→ Activity: Copy every entry exactly as it reads and exclude whatever pictures appear.

→ Excerpted records:
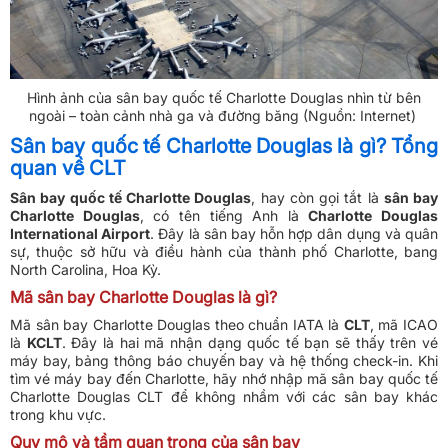
Hình ảnh của sân bay quốc tế Charlotte Douglas nhìn từ bên
ngoài – toàn cảnh nhà ga và đường băng (Nguồn: Internet)
Sân bay quốc tế Charlotte Douglas là gì? Tổng
quan về CLT
Sân bay quốc tế Charlotte Douglas
, hay còn gọi tắt là
sân bay
Charlotte Douglas
, có tên tiếng Anh là
Charlotte Douglas
International Airport
. Đây là sân bay hỗn hợp dân dụng và quân
sự, thuộc sở hữu và điều hành của thành phố Charlotte, bang
North Carolina, Hoa Kỳ.
Mã sân bay Charlotte Douglas là gì?
Mã sân bay Charlotte Douglas theo chuẩn IATA là
CLT
, mã ICAO
là
KCLT
. Đây là hai mã nhận dạng quốc tế bạn sẽ thấy trên vé
máy bay, bảng thông báo chuyến bay và hệ thống check-in. Khi
tìm vé máy bay đến Charlotte, hãy nhớ nhập mã sân bay quốc tế
Charlotte Douglas CLT để không nhầm với các sân bay khác
trong khu vực.
Quy mô và tầm quan trọng của sân bay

→ Your solution:
Hình ảnh của sân bay quốc tế Charlotte Douglas nhìn từ bên
ngoài – toàn cảnh nhà ga và đường băng (Nguồn: Internet)
Sân bay quốc tế Charlotte Douglas là gì? Tổng
quan về CLT
Sân bay quốc tế Charlotte Douglas
, hay còn gọi tắt là
sân bay
Charlotte Douglas
, có tên tiếng Anh là
Charlotte Douglas
International Airport
. Đây là sân bay hỗn hợp dân dụng và quân
sự, thuộc sở hữu và điều hành của thành phố Charlotte, bang
North Carolina, Hoa Kỳ.
Mã sân bay Charlotte Douglas là gì?
Mã sân bay Charlotte Douglas theo chuẩn IATA là
CLT
, mã ICAO
là
KCLT
. Đây là hai mã nhận dạng quốc tế bạn sẽ thấy trên vé
máy bay, bảng thông báo chuyến bay và hệ thống check-in. Khi
tìm vé máy bay đến Charlotte, hãy nhớ nhập mã sân bay quốc tế
Charlotte Douglas CLT để không nhầm với các sân bay khác
trong khu vực.
Quy mô và tầm quan trọng của sân bay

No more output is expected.